Not able to append multiple batches to single output whilst tokenizing

seanfarr788 · January 18, 2022, 5:10pm

I am trying to batch iterate over my dataset. So say my dataset is 5000 lines long, I am dividing this into 1000 blocks, and then passing this blocks through a loop, where I am tokenizing the block and then appending the result to the original ‘inputs’.

The loop then goes back to the top, and gets the next batch however in doing so it is overwriting the previous block, so the resultant product is a tensor with length of 1000 (containing the last 1000 block)

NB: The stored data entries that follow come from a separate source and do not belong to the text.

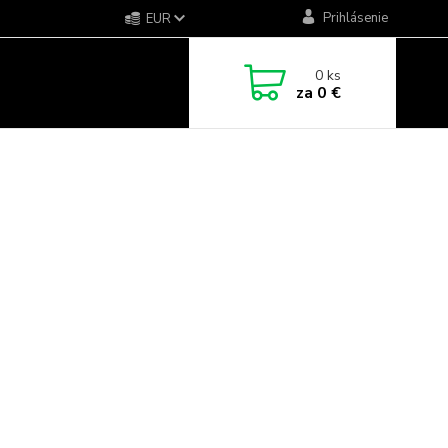
Prihlásenie
EUR
0
ks
za
0 €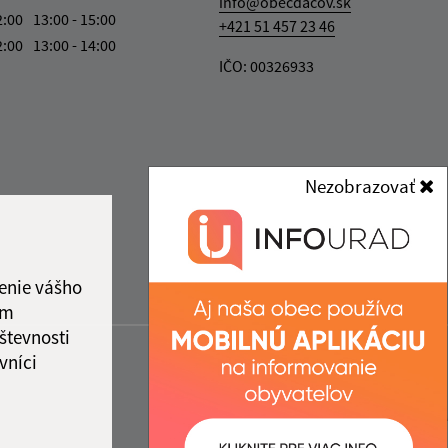
info@obecdacov.sk
2:00
13:00 - 15:00
+421 51 457 23 46
2:00
13:00 - 14:00
IČO: 00326933
Nezobrazovať
enie vášho
ám
števnosti
vníci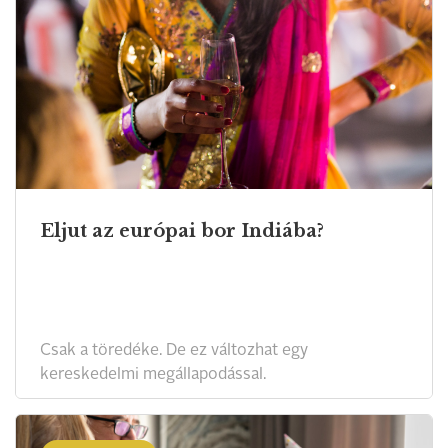
Eljut az európai bor Indiába?
Csak a töredéke. De ez változhat egy
kereskedelmi megállapodással.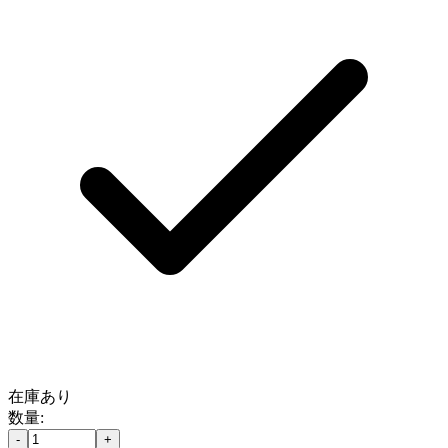
在庫あり
数量:
-
+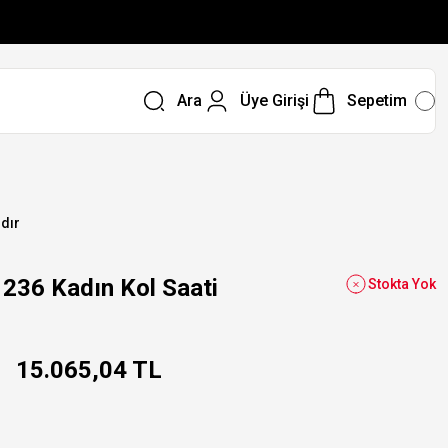
Ara
Üye Girişi
Sepetim
ıdır
36 Kadın Kol Saati
Stokta Yok
15.065,04 TL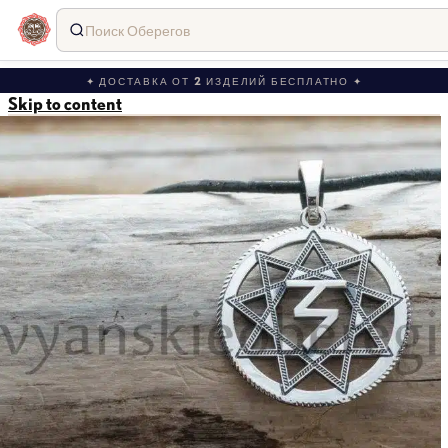
Поиск Оберегов
✦ ДОСТАВКА ОТ 2 ИЗДЕЛИЙ БЕСПЛАТНО ✦
Skip to content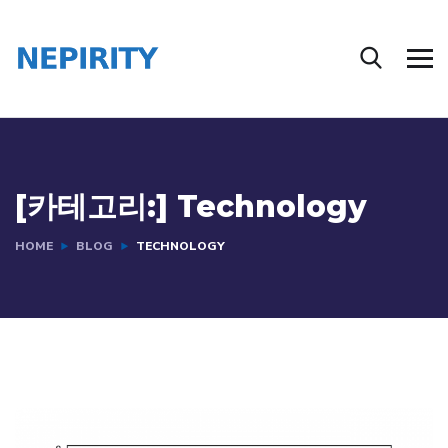
[카테고리:]
Technology
HOME
BLOG
TECHNOLOGY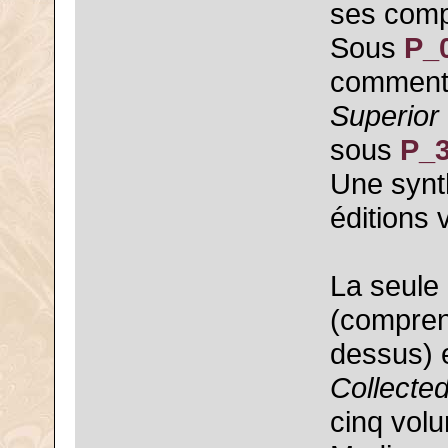
ses comp
Sous
P_
commentai
Superior 
sous
P_
Une synt
éditions
La seule 
(compren
dessus) 
Collecte
cinq volu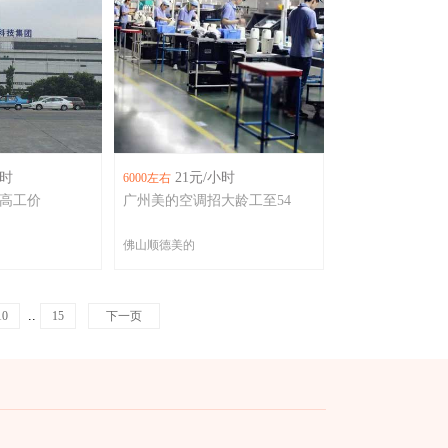
小时
21元/小时
6000左右
高工价
广州美的空调招大龄工至54
佛山顺德美的
..
10
15
下一页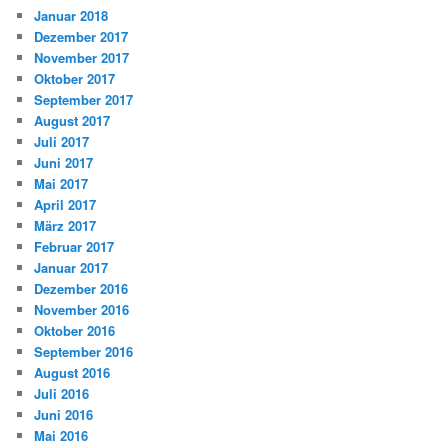
Januar 2018
Dezember 2017
November 2017
Oktober 2017
September 2017
August 2017
Juli 2017
Juni 2017
Mai 2017
April 2017
März 2017
Februar 2017
Januar 2017
Dezember 2016
November 2016
Oktober 2016
September 2016
August 2016
Juli 2016
Juni 2016
Mai 2016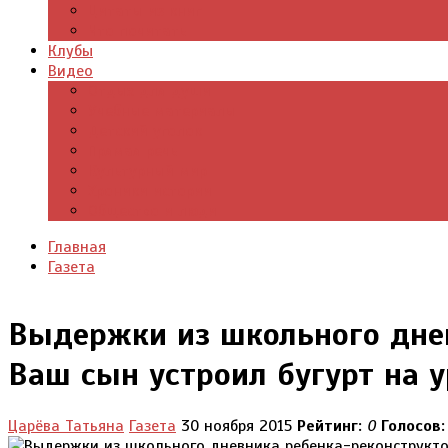
Цитаты из книг
Что почитать
Клубы
Видео
Отдых для души
Учебные материалы
Детский уголок
Прямая речь
Культурный мир
Хроники истории
Общество и люди
Главная
Газета
Выдержки из школьного дне
Ваш сын устроил бугурт на у
Царёва Татьяна
Газета
30 ноября 2015
Рейтинг:
0
Голосов: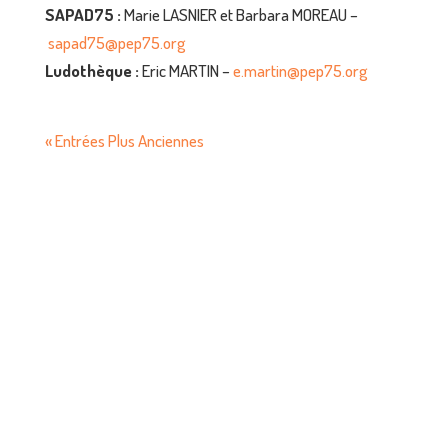
SAPAD75 :
Marie LASNIER et Barbara MOREAU –
sapad75@pep75.org
Ludothèque :
Eric MARTIN –
e.martin@pep75.org
« Entrées Plus Anciennes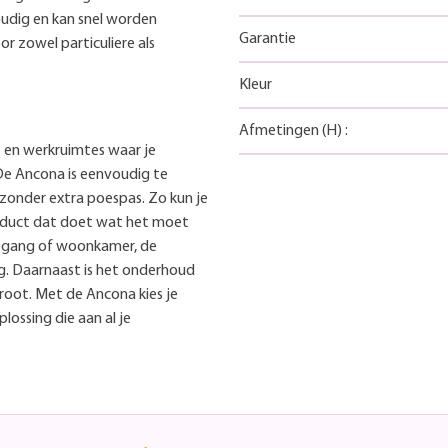
voudig en kan snel worden
Garantie
r zowel particuliere als
Kleur
Afmetingen
(H)
:
 en werkruimtes waar je
De Ancona is eenvoudig te
 zonder extra poespas. Zo kun je
oduct dat doet wat het moet
, gang of woonkamer, de
g. Daarnaast is het onderhoud
root. Met de Ancona kies je
lossing die aan al je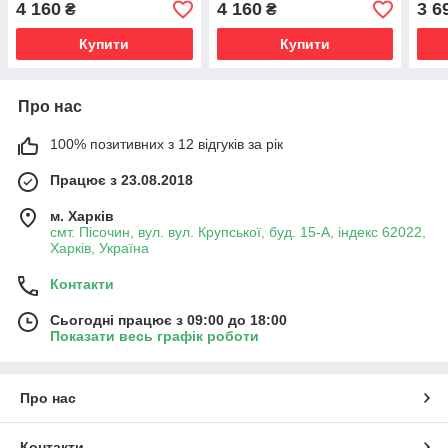
4 160
4 160
3 6
₴
₴
Купити
Купити
Про нас
100% позитивних з 12 відгуків за рік
Працює з 23.08.2018
м. Харків
смт. Пісочин, вул. вул. Крупської, буд. 15-А, індекс 62022,
Харків, Україна
Контакти
Сьогодні працює з 09:00 до 18:00
Показати весь графік роботи
Про нас
Контакти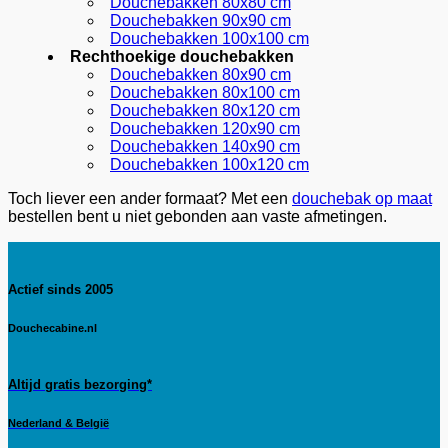
Douchebakken 80x80 cm
Douchebakken 90x90 cm
Douchebakken 100x100 cm
Rechthoekige douchebakken
Douchebakken 80x90 cm
Douchebakken 80x100 cm
Douchebakken 80x120 cm
Douchebakken 120x90 cm
Douchebakken 140x90 cm
Douchebakken 100x120 cm
Toch liever een ander formaat? Met een
douchebak op maat
bestellen bent u niet gebonden aan vaste afmetingen.
Actief sinds 2005
Douchecabine.nl
Altijd gratis bezorging*
Nederland & België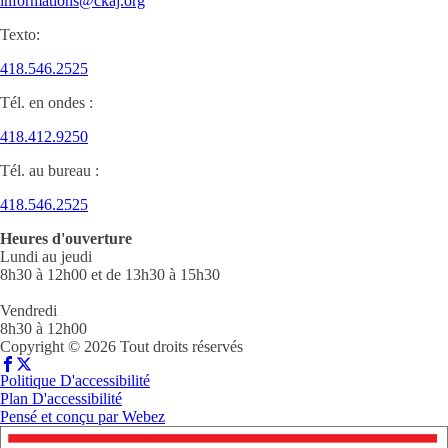
informations@ckaj.org
Texto:
418.546.2525
Tél. en ondes :
418.412.9250
Tél. au bureau :
418.546.2525
Heures d'ouverture
Lundi au jeudi
8h30 à 12h00 et de 13h30 à 15h30
Vendredi
8h30 à 12h00
Copyright © 2026 Tout droits réservés
Politique D'accessibilité
Plan D'accessibilité
Pensé et conçu par
Webez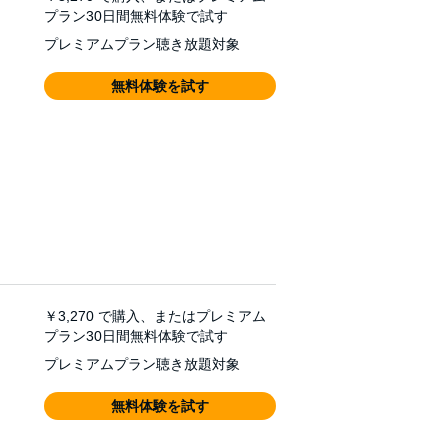
プラン30日間無料体験で試す
プレミアムプラン聴き放題対象
無料体験を試す
￥3,270
で購入、またはプレミアム
プラン30日間無料体験で試す
プレミアムプラン聴き放題対象
無料体験を試す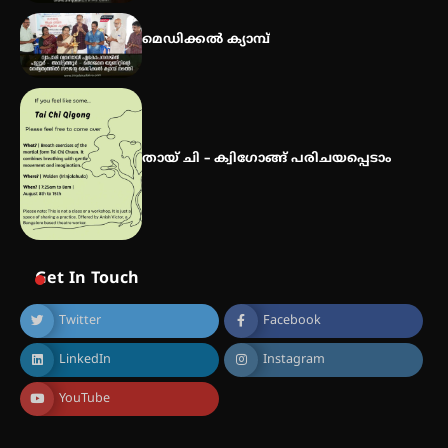
മെഡിക്കൽ ക്യാമ്പ്
തായ് ചി – ക്വിഗോങ്ങ് പരിചയപ്പെടാം
Get In Touch
Twitter
Facebook
LinkedIn
Instagram
YouTube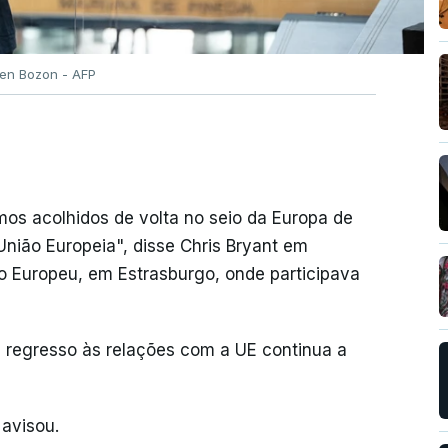
ien Bozon - AFP
mos acolhidos de volta no seio da Europa de
nião Europeia", disse Chris Bryant em
to Europeu, em Estrasburgo, onde participava
l regresso às relações com a UE continua a
 avisou.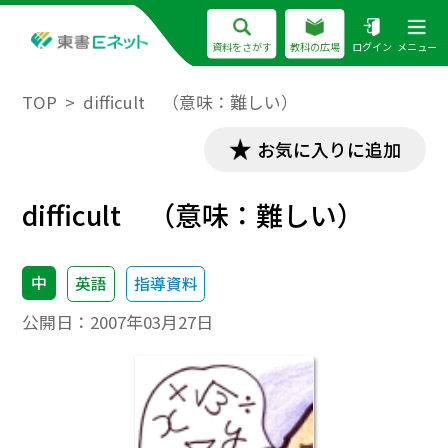
資料をさがす
教科の広場
ログイン
メニュー
TOP
difficult （意味：難しい）
お気に入りに追加
difficult （意味：難しい）
中
英語
指導資料
公開日：
2007年03月27日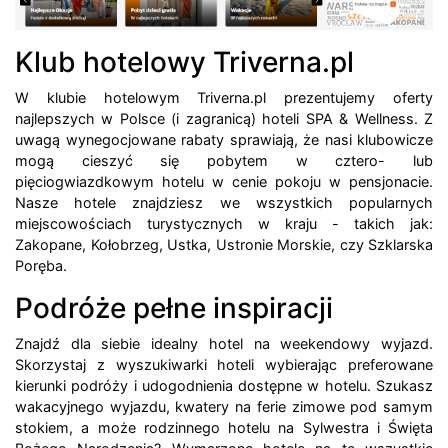
Klub hotelowy Triverna.pl
W klubie hotelowym Triverna.pl prezentujemy oferty
najlepszych w Polsce (i zagranicą) hoteli SPA & Wellness. Z
uwagą wynegocjowane rabaty sprawiają, że nasi klubowicze
mogą cieszyć się pobytem w cztero- lub
pięciogwiazdkowym hotelu w cenie pokoju w pensjonacie.
Nasze hotele znajdziesz we wszystkich popularnych
miejscowościach turystycznych w kraju - takich jak:
Zakopane, Kołobrzeg, Ustka, Ustronie Morskie, czy Szklarska
Poręba.
Podróże pełne inspiracji
Znajdź dla siebie idealny hotel na weekendowy wyjazd.
Skorzystaj z wyszukiwarki hoteli wybierając preferowane
kierunki podróży i udogodnienia dostępne w hotelu. Szukasz
wakacyjnego wyjazdu, kwatery na ferie zimowe pod samym
stokiem, a może rodzinnego hotelu na Sylwestra i Święta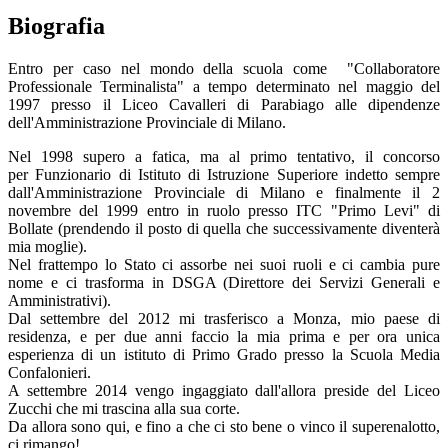
Biografia
Entro per caso nel mondo della scuola come "
Collaboratore
Professionale Terminalista" a tempo determinato nel maggio del
1997 presso il Liceo Cavalleri di Parabiago alle dipendenze
dell'Amministrazione Provinciale di Milano.
Nel 1998 supero a fatica, ma al primo tentativo, il concorso
per
Funzionario di Istituto di Istruzione Superiore
indetto sempre
dall'Amministrazione Provinciale di Milano e finalmente il 2
novembre del 1999 entro in ruolo presso ITC "Primo Levi" di
Bollate (prendendo il posto di quella che successivamente diventerà
mia moglie).
Nel frattempo lo Stato ci assorbe nei suoi ruoli e ci cambia pure
nome e ci trasforma in DSGA (Direttore dei Servizi Generali e
Amministrativi).
Dal settembre del 2012 mi trasferisco a Monza, mio paese di
residenza, e per due anni faccio la mia prima e per ora unica
esperienza di un istituto di Primo Grado presso la Scuola Media
Confalonieri.
A settembre 2014 vengo ingaggiato dall'allora preside del Liceo
Zucchi che mi trascina alla sua corte.
Da allora sono qui, e fino a che ci sto bene o vinco il superenalotto,
ci rimango!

def batchReader(Dataset, block_size=1000):
    block = []
    for line in Dataset:
        block.append(line)
        if len(block) == block_size:
            yield block
            block = []
    if block:
        yield block

input_ids = []
attention_masks = []
token_type_ids = []
count=0
with open('5000.txt') as Dataset:
    blocks = batchReader(Dataset)
    for block in blocks:
        inputs = tokenizer(
                block,     
                truncation=True,
                max_length=512,
                padding='max_length',
                return_tensors='pt', 
            )
        input_ids.append(inputs['input_ids'])
        attention_masks.append(inputs['attention_mask'])
        token_type_ids.append(inputs['token_type_ids'])
        inputs['labels'] = inputs.input_ids.detach().clone()

I am looking for the output of this code to yield a tensor with 5000 length, any help much appreciated!